🤖 AI Summary
This work addresses the challenge of effectively evaluating the safety relevance of entities to the ego vehicle in traffic scenes, a task inadequately supported by existing methods and conventional scene graphs that lack explicit modeling of hazard perception. We propose, for the first time, a safety-oriented scene graph generation task centered on the ego vehicle, which integrates visual features, semantic information, accident statistics, and depth cues to explicitly capture the influence mechanisms and relative positions of salient hazards. To this end, we enrich the Cityscapes dataset with relational annotations and develop an end-to-end generation framework that visually conveys hazard severity through color coding and annotations. Evaluated across ten subtasks spanning five dimensions, our approach significantly outperforms baseline models in ego-centric hazard perception and scene understanding.
📝 Abstract
Maintaining situational awareness in complex driving scenarios is challenging.
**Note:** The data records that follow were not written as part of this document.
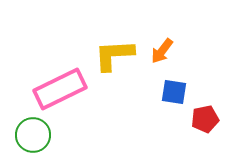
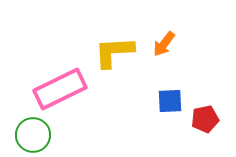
orange arrow: moved 2 px right, 7 px up
yellow L-shape: moved 3 px up
blue square: moved 4 px left, 9 px down; rotated 12 degrees counterclockwise
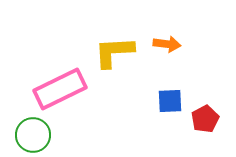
orange arrow: moved 3 px right; rotated 120 degrees counterclockwise
red pentagon: rotated 16 degrees counterclockwise
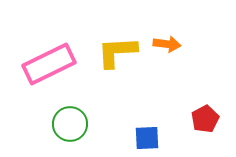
yellow L-shape: moved 3 px right
pink rectangle: moved 11 px left, 25 px up
blue square: moved 23 px left, 37 px down
green circle: moved 37 px right, 11 px up
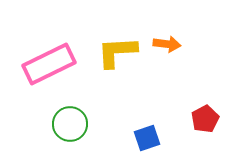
blue square: rotated 16 degrees counterclockwise
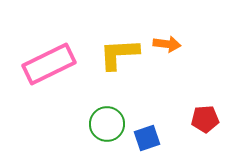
yellow L-shape: moved 2 px right, 2 px down
red pentagon: rotated 24 degrees clockwise
green circle: moved 37 px right
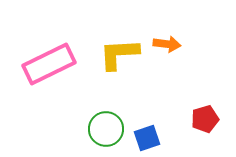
red pentagon: rotated 12 degrees counterclockwise
green circle: moved 1 px left, 5 px down
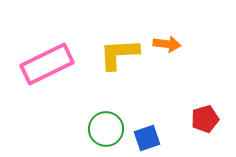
pink rectangle: moved 2 px left
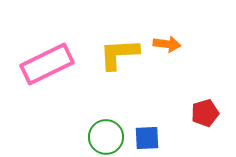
red pentagon: moved 6 px up
green circle: moved 8 px down
blue square: rotated 16 degrees clockwise
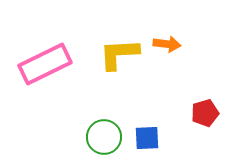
pink rectangle: moved 2 px left
green circle: moved 2 px left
It requires continuously prioritizing attention among extensive scene entities and understanding how prominent hazards might affect the ego vehicle. While existing studies excel at detecting specific semantic categories and visually salient regions, they lack the ability to assess safety-relevance. Meanwhile, the generic spatial predicates either for foreground objects only or for all scene entities modeled by existing scene graphs are inadequate for driving scenarios. To bridge this gap, we introduce a novel task, Traffic Scene Graph Generation, which captures traffic-specific relations between prominent hazards and the ego vehicle. We propose a novel framework that explicitly uses traffic accident data and depth cues to supplement visual features and semantic information for reasoning. The output traffic scene graphs provide intuitive guidelines that stress prominent hazards by color-coding their severity and notating their effect mechanism and relative location to the ego vehicle. We create relational annotations on Cityscapes dataset and evaluate our model on 10 tasks from 5 perspectives. The results in comparative experiments and ablation studies demonstrate our capacity in ego-centric reasoning for hazard-aware traffic scene understanding.